• How to complete this task
Show all lines from the listing below that contain "pagination".

• Provided data
☆ ☆ ☆ ☆ ☆ ☆ ☆

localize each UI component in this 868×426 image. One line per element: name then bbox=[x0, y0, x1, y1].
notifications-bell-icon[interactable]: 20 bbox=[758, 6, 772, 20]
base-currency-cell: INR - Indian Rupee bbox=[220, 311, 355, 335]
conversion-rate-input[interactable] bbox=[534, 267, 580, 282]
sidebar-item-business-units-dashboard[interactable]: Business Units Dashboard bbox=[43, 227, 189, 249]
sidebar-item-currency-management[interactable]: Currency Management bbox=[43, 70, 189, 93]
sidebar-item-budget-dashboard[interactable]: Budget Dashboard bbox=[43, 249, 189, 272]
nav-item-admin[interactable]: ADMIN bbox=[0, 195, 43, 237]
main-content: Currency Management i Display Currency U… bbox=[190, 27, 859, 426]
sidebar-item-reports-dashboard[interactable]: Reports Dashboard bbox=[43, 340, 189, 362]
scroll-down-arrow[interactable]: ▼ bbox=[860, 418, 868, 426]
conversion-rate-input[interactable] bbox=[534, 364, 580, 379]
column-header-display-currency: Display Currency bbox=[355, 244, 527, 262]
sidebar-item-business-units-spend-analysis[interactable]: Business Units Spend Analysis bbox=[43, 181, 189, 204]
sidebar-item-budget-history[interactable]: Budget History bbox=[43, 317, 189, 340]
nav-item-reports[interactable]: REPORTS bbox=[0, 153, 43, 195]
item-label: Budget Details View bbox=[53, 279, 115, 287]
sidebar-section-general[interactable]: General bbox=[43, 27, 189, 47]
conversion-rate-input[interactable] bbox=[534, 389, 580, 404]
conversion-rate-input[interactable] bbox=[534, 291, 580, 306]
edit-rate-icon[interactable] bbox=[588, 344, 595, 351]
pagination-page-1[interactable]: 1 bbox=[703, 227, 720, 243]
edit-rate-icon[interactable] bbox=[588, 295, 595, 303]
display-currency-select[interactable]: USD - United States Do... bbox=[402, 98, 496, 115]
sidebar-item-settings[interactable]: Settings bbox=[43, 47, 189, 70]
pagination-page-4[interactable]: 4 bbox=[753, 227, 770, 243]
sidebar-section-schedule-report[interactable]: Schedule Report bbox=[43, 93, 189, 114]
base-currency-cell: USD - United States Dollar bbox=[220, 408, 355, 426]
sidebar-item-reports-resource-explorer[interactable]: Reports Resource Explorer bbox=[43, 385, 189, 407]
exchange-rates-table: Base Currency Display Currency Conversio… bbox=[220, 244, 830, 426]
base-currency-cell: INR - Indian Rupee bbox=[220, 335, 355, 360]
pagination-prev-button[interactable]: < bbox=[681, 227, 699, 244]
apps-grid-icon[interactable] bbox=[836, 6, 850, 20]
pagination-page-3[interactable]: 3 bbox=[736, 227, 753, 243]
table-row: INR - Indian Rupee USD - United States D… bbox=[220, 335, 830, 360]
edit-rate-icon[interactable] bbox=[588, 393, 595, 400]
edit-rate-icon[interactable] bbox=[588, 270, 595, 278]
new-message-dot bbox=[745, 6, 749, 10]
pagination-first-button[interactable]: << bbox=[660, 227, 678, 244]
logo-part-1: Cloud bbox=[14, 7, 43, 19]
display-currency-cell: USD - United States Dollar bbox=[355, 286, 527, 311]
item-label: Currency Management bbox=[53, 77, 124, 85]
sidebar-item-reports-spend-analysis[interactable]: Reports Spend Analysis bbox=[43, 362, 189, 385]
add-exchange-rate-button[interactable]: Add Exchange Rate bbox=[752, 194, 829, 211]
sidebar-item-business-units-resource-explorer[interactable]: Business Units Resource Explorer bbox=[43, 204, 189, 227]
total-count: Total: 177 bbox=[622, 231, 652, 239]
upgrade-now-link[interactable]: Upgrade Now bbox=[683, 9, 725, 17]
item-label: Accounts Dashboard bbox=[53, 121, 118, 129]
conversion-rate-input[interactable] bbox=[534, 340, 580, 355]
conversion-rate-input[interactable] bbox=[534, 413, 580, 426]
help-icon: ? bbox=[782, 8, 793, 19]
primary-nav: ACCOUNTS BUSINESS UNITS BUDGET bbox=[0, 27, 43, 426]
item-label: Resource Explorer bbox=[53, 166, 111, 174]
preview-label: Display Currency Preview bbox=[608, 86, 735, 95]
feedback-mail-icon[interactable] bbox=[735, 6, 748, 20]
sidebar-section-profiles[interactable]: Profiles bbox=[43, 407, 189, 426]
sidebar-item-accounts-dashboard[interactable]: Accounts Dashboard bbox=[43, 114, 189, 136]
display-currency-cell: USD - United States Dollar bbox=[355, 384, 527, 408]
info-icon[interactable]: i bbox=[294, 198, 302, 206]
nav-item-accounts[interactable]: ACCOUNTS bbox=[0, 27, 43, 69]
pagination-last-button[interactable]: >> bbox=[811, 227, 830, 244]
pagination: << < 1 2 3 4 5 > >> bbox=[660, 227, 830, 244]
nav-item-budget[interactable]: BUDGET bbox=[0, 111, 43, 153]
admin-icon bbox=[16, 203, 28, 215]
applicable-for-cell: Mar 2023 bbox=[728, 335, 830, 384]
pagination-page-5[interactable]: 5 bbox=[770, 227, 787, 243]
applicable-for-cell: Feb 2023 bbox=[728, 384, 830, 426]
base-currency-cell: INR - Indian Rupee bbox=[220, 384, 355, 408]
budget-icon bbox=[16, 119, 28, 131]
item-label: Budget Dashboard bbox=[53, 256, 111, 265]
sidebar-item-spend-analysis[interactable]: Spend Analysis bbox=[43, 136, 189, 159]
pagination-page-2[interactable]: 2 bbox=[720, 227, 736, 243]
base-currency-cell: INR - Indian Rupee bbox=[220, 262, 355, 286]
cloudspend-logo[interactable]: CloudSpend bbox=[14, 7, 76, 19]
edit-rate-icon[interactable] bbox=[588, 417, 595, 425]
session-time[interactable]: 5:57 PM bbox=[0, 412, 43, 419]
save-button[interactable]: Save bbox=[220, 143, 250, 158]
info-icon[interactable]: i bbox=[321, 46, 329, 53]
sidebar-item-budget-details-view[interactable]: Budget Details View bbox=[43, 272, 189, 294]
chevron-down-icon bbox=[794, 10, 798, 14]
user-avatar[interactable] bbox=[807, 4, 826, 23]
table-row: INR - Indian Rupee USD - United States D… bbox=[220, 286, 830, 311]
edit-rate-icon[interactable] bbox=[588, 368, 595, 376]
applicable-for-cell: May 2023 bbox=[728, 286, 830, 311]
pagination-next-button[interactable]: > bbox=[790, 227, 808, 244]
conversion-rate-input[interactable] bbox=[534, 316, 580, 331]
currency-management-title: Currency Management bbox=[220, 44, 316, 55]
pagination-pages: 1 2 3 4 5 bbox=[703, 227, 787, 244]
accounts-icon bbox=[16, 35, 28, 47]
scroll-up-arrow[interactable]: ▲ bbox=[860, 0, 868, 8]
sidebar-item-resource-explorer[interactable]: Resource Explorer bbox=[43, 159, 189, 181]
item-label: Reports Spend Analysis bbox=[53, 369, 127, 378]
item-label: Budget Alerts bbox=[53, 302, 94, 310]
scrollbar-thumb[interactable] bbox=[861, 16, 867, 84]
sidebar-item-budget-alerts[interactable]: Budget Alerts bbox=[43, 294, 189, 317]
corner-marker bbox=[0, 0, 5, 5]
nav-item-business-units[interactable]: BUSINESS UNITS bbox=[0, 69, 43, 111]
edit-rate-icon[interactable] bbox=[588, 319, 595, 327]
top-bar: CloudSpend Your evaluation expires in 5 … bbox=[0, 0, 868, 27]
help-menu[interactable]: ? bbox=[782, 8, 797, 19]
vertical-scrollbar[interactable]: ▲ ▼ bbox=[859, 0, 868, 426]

☆ ☆ ☆ ☆ ☆ ☆ ☆

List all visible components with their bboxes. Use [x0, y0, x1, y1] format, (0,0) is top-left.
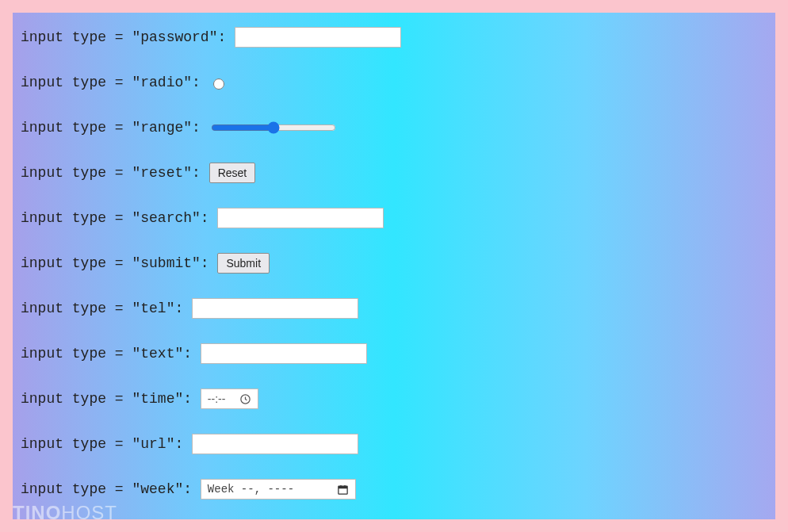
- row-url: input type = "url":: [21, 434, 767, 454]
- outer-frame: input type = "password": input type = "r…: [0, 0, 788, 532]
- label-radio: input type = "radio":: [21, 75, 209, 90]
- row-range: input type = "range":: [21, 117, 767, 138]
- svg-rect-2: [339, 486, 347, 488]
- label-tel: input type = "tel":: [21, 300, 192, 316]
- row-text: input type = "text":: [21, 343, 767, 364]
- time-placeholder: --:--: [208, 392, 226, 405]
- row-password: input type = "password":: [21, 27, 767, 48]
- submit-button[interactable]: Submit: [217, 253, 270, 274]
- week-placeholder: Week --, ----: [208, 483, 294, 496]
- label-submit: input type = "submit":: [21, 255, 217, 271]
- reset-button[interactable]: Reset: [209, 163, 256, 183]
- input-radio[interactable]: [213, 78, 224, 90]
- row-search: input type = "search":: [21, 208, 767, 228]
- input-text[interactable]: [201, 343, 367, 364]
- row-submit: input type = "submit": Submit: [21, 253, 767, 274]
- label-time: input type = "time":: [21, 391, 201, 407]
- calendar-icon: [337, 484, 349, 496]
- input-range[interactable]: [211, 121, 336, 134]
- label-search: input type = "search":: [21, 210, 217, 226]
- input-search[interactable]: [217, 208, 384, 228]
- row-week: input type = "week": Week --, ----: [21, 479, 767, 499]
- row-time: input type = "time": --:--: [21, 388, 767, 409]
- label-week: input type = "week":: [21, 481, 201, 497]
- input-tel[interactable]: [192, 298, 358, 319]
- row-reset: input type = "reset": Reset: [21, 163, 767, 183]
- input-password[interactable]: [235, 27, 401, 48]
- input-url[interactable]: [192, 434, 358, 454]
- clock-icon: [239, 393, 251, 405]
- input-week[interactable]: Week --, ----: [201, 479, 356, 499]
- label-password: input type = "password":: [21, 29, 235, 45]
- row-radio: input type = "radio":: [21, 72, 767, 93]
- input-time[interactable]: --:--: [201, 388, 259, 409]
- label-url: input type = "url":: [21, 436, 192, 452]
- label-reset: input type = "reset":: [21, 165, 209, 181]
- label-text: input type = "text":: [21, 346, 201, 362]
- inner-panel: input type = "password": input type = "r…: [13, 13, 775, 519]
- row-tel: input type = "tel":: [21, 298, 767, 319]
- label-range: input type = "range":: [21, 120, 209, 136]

☆ ☆ ☆ ☆ ☆ ☆ ☆

• Expected answer
pagination-page-1[interactable]: 1 bbox=[703, 227, 720, 243]
pagination-page-4[interactable]: 4 bbox=[753, 227, 770, 243]
pagination-prev-button[interactable]: < bbox=[681, 227, 699, 244]
pagination-page-3[interactable]: 3 bbox=[736, 227, 753, 243]
pagination-first-button[interactable]: << bbox=[660, 227, 678, 244]
pagination-last-button[interactable]: >> bbox=[811, 227, 830, 244]
pagination: << < 1 2 3 4 5 > >> bbox=[660, 227, 830, 244]
pagination-page-5[interactable]: 5 bbox=[770, 227, 787, 243]
pagination-page-2[interactable]: 2 bbox=[720, 227, 736, 243]
pagination-next-button[interactable]: > bbox=[790, 227, 808, 244]
pagination-pages: 1 2 3 4 5 bbox=[703, 227, 787, 244]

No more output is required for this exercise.